New Polymers from Plant Oil Derivatives and Styrene-Maleic Anhydride Copolymers

Polymerization of triglycerides is usually carried out by attaching a polymerizable group to the triglyceride [1]. Polymers derived from such monomers have low connectivity and low mechanical properties due to the bulky structure of the monomer. This manifests itself in low fracture toughness of the polymers obtained. In this work we changed our strategy by starting first with a suitably substituted polymer having a reasonable molecular weight and attaching the triglyceride derivative to it. This strategy is bound to provide molecular weights that are higher and provide the entanglement lengths needed for higher fracture toughness.
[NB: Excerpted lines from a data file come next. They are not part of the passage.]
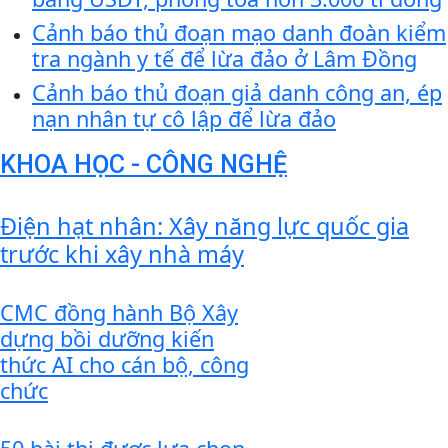
Cảnh báo thủ đoạn mạo danh đoàn kiểm
tra ngành y tế để lừa đảo ở Lâm Đồng
Cảnh báo thủ đoạn giả danh công an, ép
nạn nhân tự cô lập để lừa đảo
KHOA HỌC - CÔNG NGHỆ
Điện hạt nhân: Xây năng lực quốc gia
trước khi xây nhà máy
CMC đồng hành Bộ Xây
dựng bồi dưỡng kiến
thức AI cho cán bộ, công
chức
In this study, styrene maleic anhydride copolymer (SMA2000, Styrene:Maleic Anhydride 2:1) is grafted and/or crosslinked with epoxidized methyl oleate, epoxidized soybean oil, methyl ricinoleate, castor oil and soybean oil diglyceride. Base catalyzed epoxy-anhydride and alcohol-anhydride reactions were carried out by using the anhydride on SMA, the epoxy or secondary alcohol groups on the triglyceride based monomers. The characterizations of the products were done by DMA, TGA and IR spectroscopy. SMA-epoxidized soy oil and SMA-castor oil polymers are crosslinked rigid infusible polymers. SMA-epoxidized soy oil and SMA2000-castor oil showed Tg’s at 70 and 66 ºC respectively. Dynamic moduli of the two polymers were 11.73 and 3.34 Mpa respectively. SMA-epoxidized methyl oleate, SMA-methyl ricinoleate and SMA-soy oil diglyceride polymers were soluble and thermoplastic polymers and were characterized by TGA, GPC, DSC, NMR and IR spectroscopy.

References:
[1]. Rios, L. A., Ph.D. Thesis, Rheinisch-Westfälischen Technischen Hochschule, Aachen, 2003.